I would remind you of the psalmist who began by crying out, “My God, my God, why have you forsaken me...” and then ended by declaring, “Future generations will be told about the Lord, and proclaim God’s deliverance to a people yet unborn...” (Psalm 22) I would recall for you John of Patmos who wrote, “Then I saw a new heaven and a new earth; for the first heaven and the first earth had passed away, and the sea was no more. And I saw the holy city, the new Jerusalem, coming down out of heaven from God, prepared as a bride adorned for her husband. And I heard a loud voice from the throne saying, ‘See, the home of God is among mortals. God will dwell with them as their God; they will be God’s peoples, and God will be with them; and will wipe every tear from their eyes. Death will be no more; mourning and crying and pain will be no more, for the first things have passed away.’ And the one who was seated on the throne said, ‘See, I am making all things new.’ ” (Revelation 21:1-5) I would lift up to you William Sloane Coffin, who in the face of his own overwhelming grief at the death of his son said, “The one thing that should never be said when someone dies is, ‘It is the will of God.’ Never do we know enough to say that. My own consolation lies in knowing that it was not the will of God that Alex died; that when the waves closed over the sinking car, God’s heart was the first of all our hearts to break.” Those words remain powerfully true in the face of this week’s overwhelming devastation. I have to say that I have no idea why this happened. Sense cannot be made of the senseless. But I know with every fiber of my being that in that moment on Tuesday morning when our world was forever changed, God’s heart was the first of all our hearts to break. And then what must also be said is that God is working, even in this tragic situation, to redeem it -- for that is what God does. In the very midst of our doubts and bewilderment and anguish and loss, God is present, offering love and comfort and strength. In Paul’s words to the Romans, “Nothing can separate us from the love of God in Jesus Christ.”
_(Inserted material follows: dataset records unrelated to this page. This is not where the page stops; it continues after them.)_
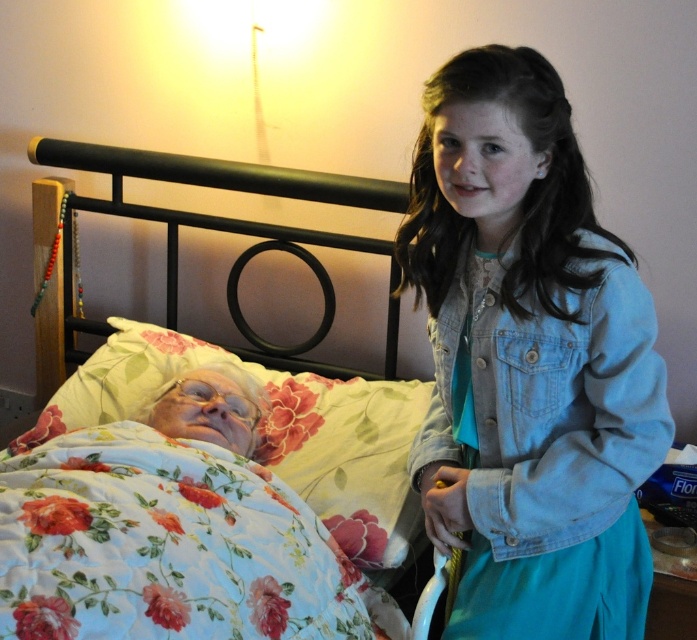 You are a nurse entering the bedroom to check on the elderly person. You see the floral cotton quilt at lower left and the metallic black bed at upper left. Which object is closer to the floor?

The floral cotton quilt at lower left is closer to the floor because it is located below the metallic black bed at upper left.

You are a nurse entering the bedroom and need to locate the denim jacket at right. Based on the coordinates provided in the Objects Description, can you determine if the jacket is closer to the bed or the door?

The denim jacket at right is located at point (528, 362). Since the coordinates are relative to the image frame, without knowing the exact position of the door, it is impossible to determine the jacket proximity to the bed or the door. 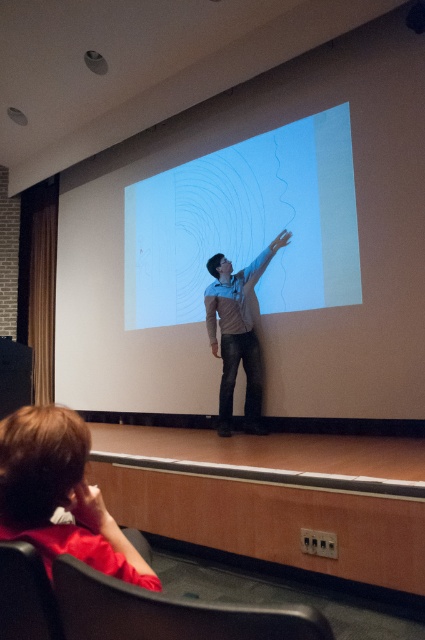 In the scene shown: Does black leather chair at lower left have a smaller size compared to denim jeans at center?

Indeed, black leather chair at lower left has a smaller size compared to denim jeans at center.

This screenshot has height=640, width=425. In order to click on black leather chair at lower left in this screenshot , I will do `click(167, 612)`.

The height and width of the screenshot is (640, 425). Identify the location of black leather chair at lower left. (167, 612).

Between denim jeans at center and black fabric chair at lower left, which one is positioned higher?

denim jeans at center

Does point (207, 269) come closer to viewer compared to point (0, 611)?

No.

This screenshot has width=425, height=640. Describe the element at coordinates (237, 332) in the screenshot. I see `denim jeans at center` at that location.

In order to click on denim jeans at center in this screenshot , I will do `click(237, 332)`.

Can you confirm if black leather chair at lower left is positioned to the left of black fabric chair at lower left?

Incorrect, black leather chair at lower left is not on the left side of black fabric chair at lower left.

This screenshot has height=640, width=425. What do you see at coordinates (167, 612) in the screenshot?
I see `black leather chair at lower left` at bounding box center [167, 612].

This screenshot has width=425, height=640. In order to click on black leather chair at lower left in this screenshot , I will do `click(167, 612)`. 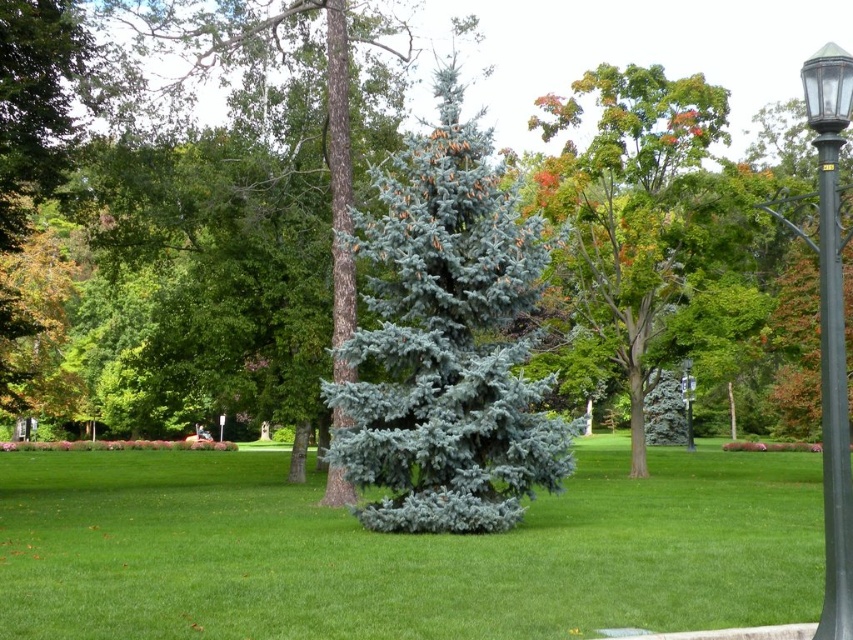 You are standing at point (399, 552) in the park. What do you see under your feet?

At point (399, 552) lies green grass at center. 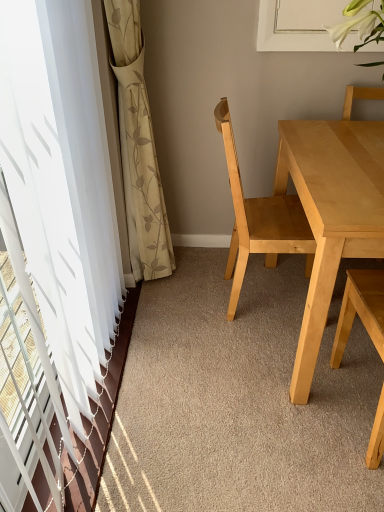 Question: Considering the positions of light wood chair at right, the first chair viewed from the right, and light wood chair at center, the 2th chair in the right-to-left sequence, in the image, is light wood chair at right, the first chair viewed from the right, wider or thinner than light wood chair at center, the 2th chair in the right-to-left sequence,?

Choices:
 (A) wide
 (B) thin

Answer: (B)

Question: Is light wood chair at right, the first chair viewed from the right, inside or outside of light wood chair at center, the first chair in the left-to-right sequence?

Choices:
 (A) inside
 (B) outside

Answer: (B)

Question: Which object is positioned farthest from the beige floral fabric curtain at left?

Choices:
 (A) light wood chair at right, the 2th chair viewed from the left
 (B) white sheer curtain at left
 (C) light wood table at center
 (D) light wood chair at center, the 2th chair in the right-to-left sequence

Answer: (A)

Question: Which of these objects is positioned closest to the light wood chair at right, the 2th chair viewed from the left?

Choices:
 (A) beige floral fabric curtain at left
 (B) light wood chair at center, the 2th chair in the right-to-left sequence
 (C) white sheer curtain at left
 (D) light wood table at center

Answer: (D) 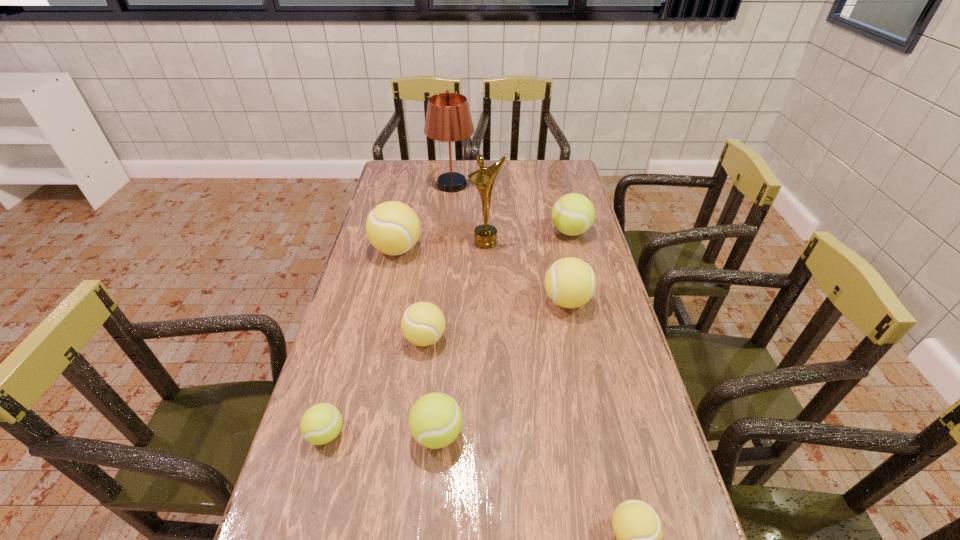 Where is `object that is at the far edge`? Image resolution: width=960 pixels, height=540 pixels. object that is at the far edge is located at coordinates (448, 118).

The height and width of the screenshot is (540, 960). In order to click on vacant area at the far edge in this screenshot , I will do `click(504, 177)`.

Where is `vacant space at the left edge of the desktop`? The width and height of the screenshot is (960, 540). vacant space at the left edge of the desktop is located at coordinates (302, 440).

You are a GUI agent. You are given a task and a screenshot of the screen. Output one action in this format:
    pyautogui.click(x=<x>, y=<y>)
    Task: Click on the blank space at the right edge of the desktop
    The width and height of the screenshot is (960, 540).
    Given the screenshot: What is the action you would take?
    pyautogui.click(x=619, y=325)

In the image, there is a desktop. Where is `free space at the far right corner`? free space at the far right corner is located at coordinates (543, 182).

At what (x,y) coordinates should I click in order to perform the action: click on empty space between the leftmost green tennis ball and the fourth farthest tennis ball. Please return your answer as a coordinate pair (x, y). Looking at the image, I should click on (375, 386).

Where is `vacant area that lies between the second biggest green tennis ball and the second farthest yellow tennis ball`? vacant area that lies between the second biggest green tennis ball and the second farthest yellow tennis ball is located at coordinates (502, 368).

And if I may take up my role as prophet for just a moment, I would also remind you that beyond our own grief and pain, we are called to bring healing and peace to a broken world. That has always been our calling -- it is just a little more obviously broken now than it was last week. Practice peace. Live love. Remember that if we choose to hate in response to hate, then hate wins. And that is, most certainly, not the path of faith.

After twenty years of ministry, I have come to understand it is not so much about what I do as it is about who I am. I serve among you as a road sign pointing the way to the kind of faithful living to which all of us have been called. I thank God for the privilege of the life I have been given and the opportunity to live it with you, even in these dark days. In the days and months and years ahead, may we seek to live out our calling as ministers of the gospel together.